One day after the first ascorbic acid treatment the water was green from the iron in suspension and since my CYA was also over 100, I did 2 partial drain/fills bringing the water down to about 12 inches in the shallow end of my 22000 gallon pool each drain/fill. I can’t be sure of how much water was removed but I think it’s safe to say around 1/3 each drain/fill. After the pool was filled the second time, the water was clear, the liner was clean and the CYA was around 50.

The sequestering agent I used was Metal Out by PoolMate and I have not added any since the initial treatment.

So my question is this;
Is it more likely that since I partially drained/filled the pool twice post-treatment, I obviously lost a lot of the sequestering agent and adding new water (which may have iron in it) caused the stains to re-appear but just took some time?

Or the high PH of 7.8 caused the stains to come back in literally one day?

Also, I recall reading that in addition to keeping the PH on the low side to avoid the stains to re-appear, FC should be kept low also. Right now my CYA is 40 and I have been keeping the FC on the higher side of the recommended range which is usually around 6. Is it better the keep the FC at maybe 4 or would it help to raise the CYA a bit? Now that the weather is getting better and the sun is out much more, Im losing approximately 2-3ppm of FC each day during sunny days.
 

pooldv

TFP Expert
Platinum Supporter
LifeTime Supporter
Moderator Emeritus
Aug 10, 2012
25,412
FL panhandle
Raising CYA will reduce your daily FC loss. Keeping FC in the middle of the range should work fine.

You are correct in both cases, higher pH can cause stains to recur and draining will dilute the sequestrant which can also cause stains to recur. Keep an eye on the plastic components in the pool, stairs, skimmers, etc for stains. Plastic items tend to stain first. Add sequestrant as soon as you notice stains recurring.

Your TA is a bit on the high side which will push pH up. Lowering your pH regularly will slowly lower your TA which will reduce the upward pressure on the pH.
 

anthony21078

Well-known member
Jun 14, 2018
90
Long Island NY
Raising CYA will reduce your daily FC loss. Keeping FC in the middle of the range should work fine.

You are correct in both cases, higher pH can cause stains to recur and draining will dilute the sequestrant which can also cause stains to recur. Keep an eye on the plastic components in the pool, stairs, skimmers, etc for stains. Plastic items tend to stain first. Add sequestrant as soon as you notice stains recurring.

Your TA is a bit on the high side which will push pH up. Lowering your pH regularly will slowly lower your TA which will reduce the upward pressure on the pH.
Water test this morning after adding more sequestrant yesterday and ciruclating the water overnight;
FC 0
PH 7.0
TA 120
CH 150
CYA 50

Added 30oz soda ash after this test and the ph is 7.2. I just read that borax is probably better for my situation since it doesnt raise TA as much as soda ash? Starting to raise FC now.

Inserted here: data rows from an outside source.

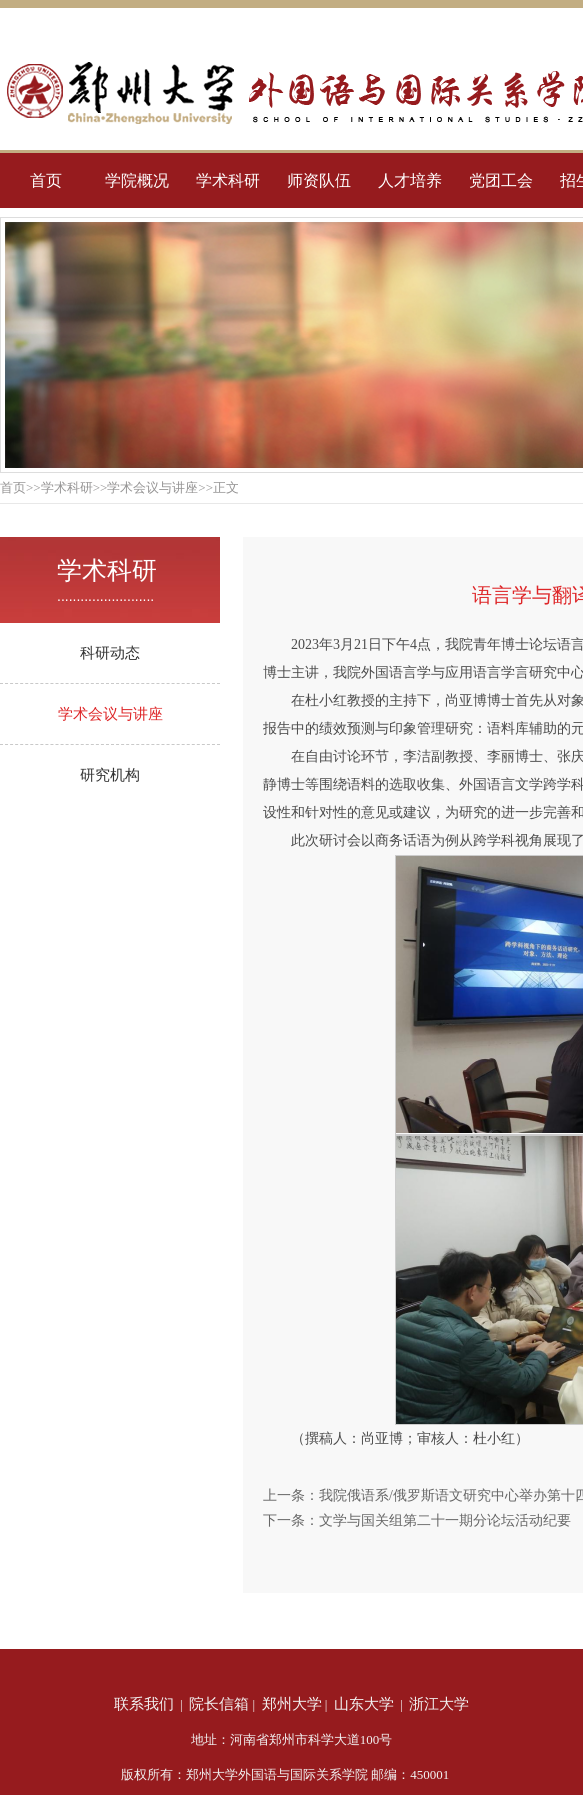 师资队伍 (319, 180)
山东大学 (364, 1704)
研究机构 (110, 775)
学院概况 (137, 180)
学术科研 (228, 180)
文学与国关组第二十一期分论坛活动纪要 (445, 1520)
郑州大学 (292, 1704)
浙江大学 (439, 1704)
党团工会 (501, 180)
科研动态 (110, 653)
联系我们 (144, 1704)
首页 (46, 180)
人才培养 (410, 180)
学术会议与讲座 (110, 714)
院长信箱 (219, 1704)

Ill attempt to aerate with the return jets (assuming the jets will do the job) and monitor TA and PH over the next week. I do not want my PH to go higher then 7.4 to avoid the staining from re-appearing so Ill test the PH daily and reduce it as need be.

Question....during the aeration process, do I need to allow the PH to jump higher then 0.2 increments before I lower it again (example, 7.2 to 7.8)? Or can I lower the pH as soon as I see an increase?